- _WHAT THE TASK REQUIRES_:
Write out the lines of the material below exactly, beginning at the line with "Smedeby nahe Bov, in der Nähe der Autobahn" and stopping after the line with "Павло Розенко", and leave out the pictures.

Segment Open

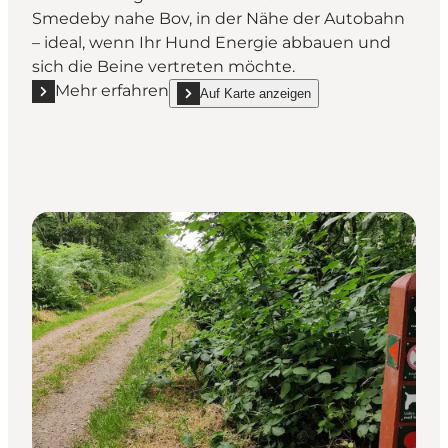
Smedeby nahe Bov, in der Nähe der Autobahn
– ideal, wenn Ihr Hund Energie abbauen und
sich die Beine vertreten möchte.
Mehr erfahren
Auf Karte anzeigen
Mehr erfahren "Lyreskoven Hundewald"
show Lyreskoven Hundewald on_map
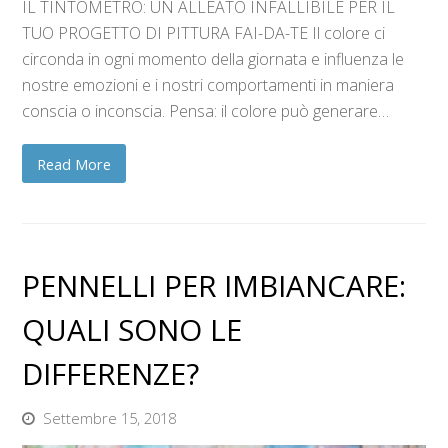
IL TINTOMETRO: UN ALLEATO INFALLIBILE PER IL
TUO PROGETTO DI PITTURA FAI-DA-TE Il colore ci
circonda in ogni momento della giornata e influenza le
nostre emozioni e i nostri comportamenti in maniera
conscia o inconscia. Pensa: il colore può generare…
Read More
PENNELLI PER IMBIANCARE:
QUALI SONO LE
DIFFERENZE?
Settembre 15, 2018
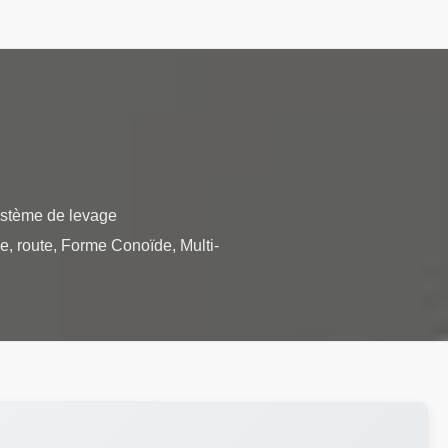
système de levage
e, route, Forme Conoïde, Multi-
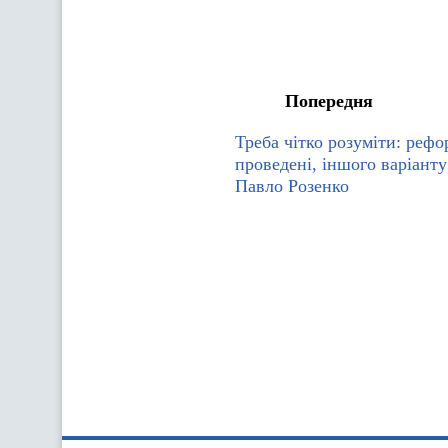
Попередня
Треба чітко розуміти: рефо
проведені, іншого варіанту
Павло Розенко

Segment Closed
Segment Open

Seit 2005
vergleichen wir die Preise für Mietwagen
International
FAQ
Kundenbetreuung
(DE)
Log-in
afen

Segment Closed
Segment Open

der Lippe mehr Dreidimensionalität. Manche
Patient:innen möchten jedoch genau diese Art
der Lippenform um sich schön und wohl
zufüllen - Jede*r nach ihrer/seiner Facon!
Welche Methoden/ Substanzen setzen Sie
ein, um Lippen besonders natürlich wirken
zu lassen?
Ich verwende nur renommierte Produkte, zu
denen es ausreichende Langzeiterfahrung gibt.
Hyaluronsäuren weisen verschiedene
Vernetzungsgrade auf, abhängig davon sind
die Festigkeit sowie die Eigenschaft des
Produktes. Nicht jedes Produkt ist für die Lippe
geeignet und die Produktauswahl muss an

Segment Closed

- _ANSWER FOR THE TASK_:
Smedeby nahe Bov, in der Nähe der Autobahn
– ideal, wenn Ihr Hund Energie abbauen und
sich die Beine vertreten möchte.
Mehr erfahren
Auf Karte anzeigen
Mehr erfahren "Lyreskoven Hundewald"
show Lyreskoven Hundewald on_map
IL TINTOMETRO: UN ALLEATO INFALLIBILE PER IL
TUO PROGETTO DI PITTURA FAI-DA-TE Il colore ci
circonda in ogni momento della giornata e influenza le
nostre emozioni e i nostri comportamenti in maniera
conscia o inconscia. Pensa: il colore può generare…
Read More
PENNELLI PER IMBIANCARE:
QUALI SONO LE
DIFFERENZE?
Settembre 15, 2018
système de levage
e, route, Forme Conoïde, Multi-
Попередня
Треба чітко розуміти: рефо
проведені, іншого варіанту
Павло Розенко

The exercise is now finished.